**Work request**
Please report how many lines in the records below contain "справляюсь". Reply with the number alone.

**Supplied data**
--------------------

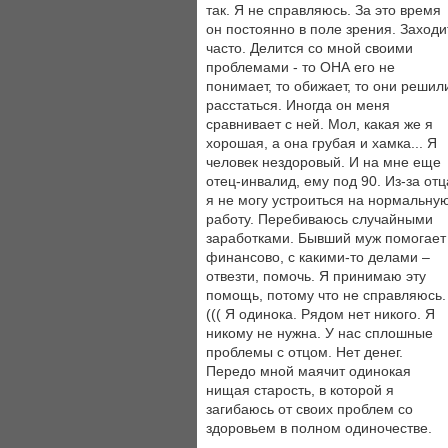
так. Я не справляюсь. За это время
он постоянно в поле зрения. Заходи
часто. Делится со мной своими
проблемами - то ОНА его не
понимает, то обижает, то они решил
расстаться. Иногда он меня
сравнивает с ней. Мол, какая же я
хорошая, а она грубая и хамка... Я
человек нездоровый. И на мне еще
отец-инвалид, ему под 90. Из-за отц
я не могу устроиться на нормальну
работу. Перебиваюсь случайными
заработками. Бывший муж помогает
финансово, с какими-то делами –
отвезти, помочь. Я принимаю эту
помощь, потому что не справляюсь.
((( Я одинока. Рядом нет никого. Я
никому не нужна. У нас сплошные
проблемы с отцом. Нет денег.
Передо мной маячит одинокая
нищая старость, в которой я
загибаюсь от своих проблем со
здоровьем в полном одиночестве.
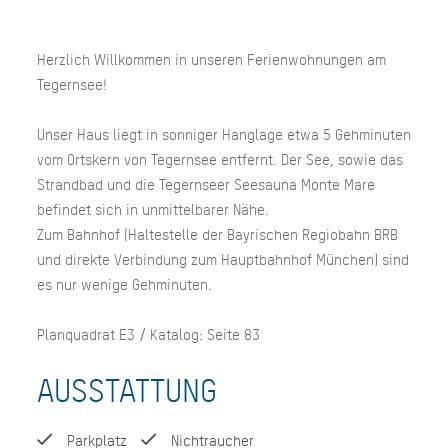
Herzlich Willkommen in unseren Ferienwohnungen am
Tegernsee!
Unser Haus liegt in sonniger Hanglage etwa 5 Gehminuten
vom Ortskern von Tegernsee entfernt. Der See, sowie das
Strandbad und die Tegernseer Seesauna Monte Mare
befindet sich in unmittelbarer Nähe.
Zum Bahnhof (Haltestelle der Bayrischen Regiobahn BRB
und direkte Verbindung zum Hauptbahnhof München) sind
es nur wenige Gehminuten.
Planquadrat E3 / Katalog: Seite 83
AUSSTATTUNG
Parkplatz
Nichtraucher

--------------------

**Completed exercise**
2